The fiants and patent rolls of Ireland are an extraordinary and largely untapped source of information. This article taps into this valuable source with a focus on interrogating Pátraic-surnames, i.e., Patrick, Fitzpatrick, Kilpatrick, Mac Giolla Phádraig and Ó Maol Phádraig, which document grants, leases, and pardons, etc., issued under the Great Seal of Ireland. The extant records of fiants are for the period 1521-1603, and the patent rolls 1514-1575 and 1603-1633, i.e., much of the reign of Henry VIII of England to the eighth year of Charles I of England.

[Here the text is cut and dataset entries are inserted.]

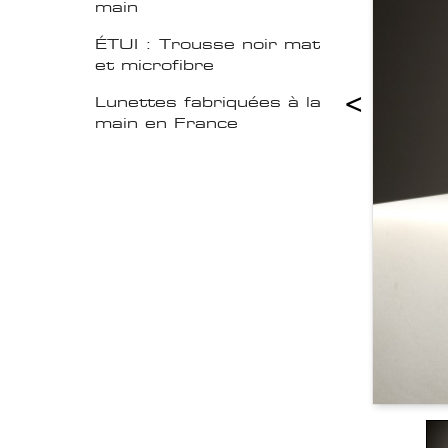
main
ÉTUI : Trousse noir mat
et microfibre
<
Lunettes fabriquées à la
main en France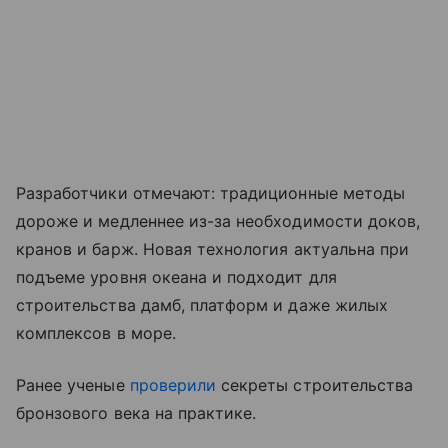
Разработчики отмечают: традиционные методы
дороже и медленнее из-за необходимости доков,
кранов и барж. Новая технология актуальна при
подъеме уровня океана и подходит для
строительства дамб, платформ и даже жилых
комплексов в море.
Ранее ученые
проверили
секреты строительства
бронзового века на практике.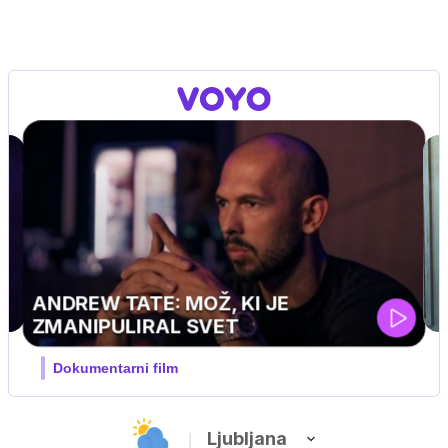
GVIN
pustolovski
Ljubljana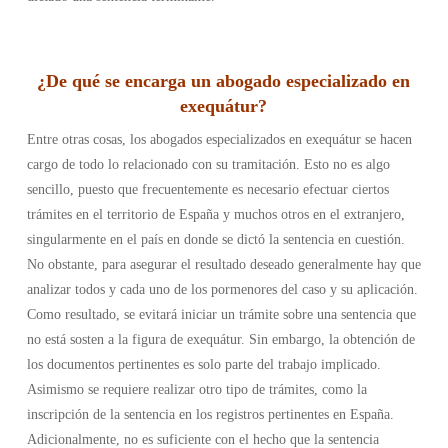
¿De qué se encarga un abogado especializado en
exequátur?
Entre otras cosas, los abogados especializados en exequátur se hacen
cargo de todo lo relacionado con su tramitación. Esto no es algo
sencillo, puesto que frecuentemente es necesario efectuar ciertos
trámites en el territorio de España y muchos otros en el extranjero,
singularmente en el país en donde se dictó la sentencia en cuestión.
No obstante, para asegurar el resultado deseado generalmente hay que
analizar todos y cada uno de los pormenores del caso y su aplicación.
Como resultado, se evitará iniciar un trámite sobre una sentencia que
no está sosten a la figura de exequátur.
Sin embargo, la obtención de
los documentos pertinentes es solo parte del trabajo implicado.
Asimismo se requiere realizar otro tipo de trámites, como la
inscripción de la sentencia en los registros pertinentes en España.
Adicionalmente, no es suficiente con el hecho que la sentencia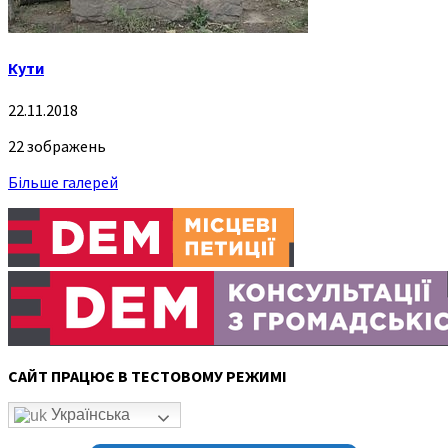
Кути
22.11.2018
22 зображень
Більше галерей
САЙТ ПРАЦЮЄ В ТЕСТОВОМУ РЕЖИМІ
Українська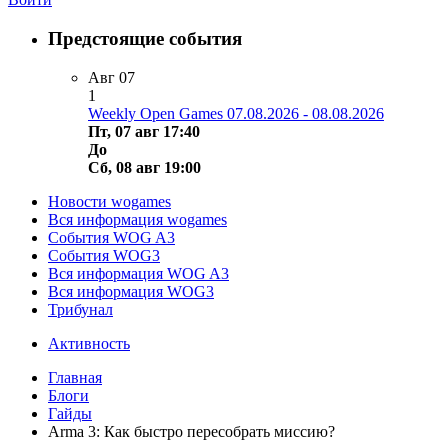
Предстоящие события
Авг
07
1
Weekly Open Games 07.08.2026 - 08.08.2026
Пт, 07 авг 17:40
До
Сб, 08 авг 19:00
Новости wogames
Вся информация wogames
События WOG A3
События WOG3
Вся информация WOG A3
Вся информация WOG3
Трибунал
Активность
Главная
Блоги
Гайды
Arma 3: Как быстро пересобрать миссию?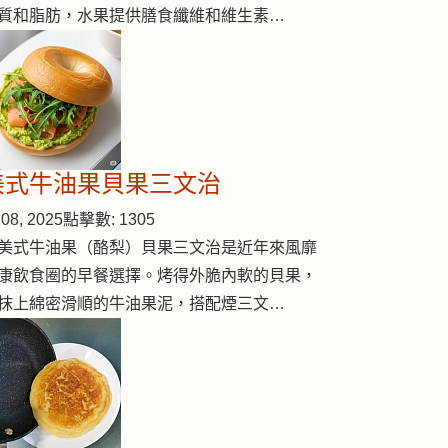
質和脂肪，水果提供膳食纖維和維生素…
美式牛油果貝果三文治
08, 2025
點擊數: 1305
美式牛油果（酪梨）貝果三文治是近年來風靡
康飲食圈的早餐選擇。烤得外脆內軟的貝果，
抹上綿密滑順的牛油果泥，搭配煙三文…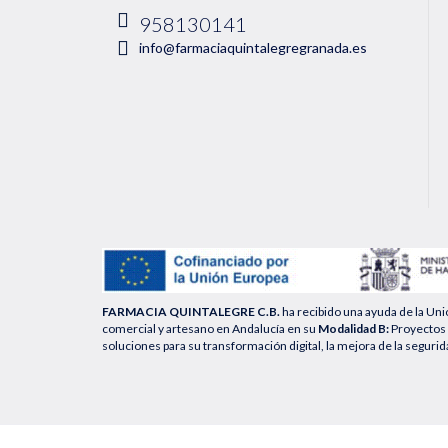
958130141
info@farmaciaquintalegregranada.es
FARMACIA QUINTALEGRE C.B.
ha recibido una ayuda de la Un
comercial y artesano en Andalucía en su
Modalidad B:
Proyectos 
soluciones para su transformación digital, la mejora de la segurid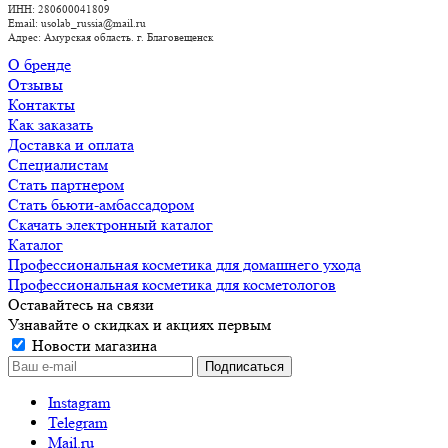
ИНН: 280600041809
Email: usolab_russia@mail.ru
Адрес: Амурская область. г. Благовещенск
О бренде
Отзывы
Контакты
Как заказать
Доставка и оплата
Специалистам
Стать партнером
Стать бьюти-амбассадором
Скачать электронный каталог
Каталог
Профессиональная косметика для домашнего ухода
Профессиональная косметика для косметологов
Оставайтесь на связи
Узнавайте о скидках и акциях первым
Новости магазина
Instagram
Telegram
Mail.ru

Ireland's fiants and patent rolls provide mega-data on names, places, occupations, relationships, and more, and Pátraic-surname records uncover rich narratives from all over Éire. Yet, there is a tendency for the vastness of the records to overwhelm, so a systematic approach is required to extract the maximum value. This article provides a method for 'eating an elephant', and one key is having a secure temporal frame of reference via which associations, familial and otherwise, can be understood.

By way of example, the surname Mac Caisín begins this series of articles on Pátraic surnames in the Fiants and Patent Rolls of Ireland. The choice of Mac Caisín may appear strange at first, since it is not obviously a Pátraic surname. However, this article argues the case study of Mac Caisín provides a clear example of how an interrogation of the fiants, and patents reveal many instances where members of Pátraic families are recorded by other names, such as Mac William, Mac Edmund, Mac Flynn and, maybe, Mac Caisín. Understanding such names in the fiants and patents requires a sound knowledge of context so they can be distinguished as surnames or patronymics. Still, even then, there is evidence that members of Pátraic families sometimes took other surnames due to, for example, fosterage or to 'mask' a clerical lineage.

This article seeks to answer questions about the Mac Caisín of Osraí (Ossory), who were unquestionably the close associates of the Fitzpatrick barons of Upper Ossory. Were the Mac Caisín either a lineage from an individual called Caisín (a name meaning curly-haired) Mac Giolla Phádraig, or a line out of fosterage, or of a ‘surname-masked’ clerical lineage; or, was there even any kinship bond?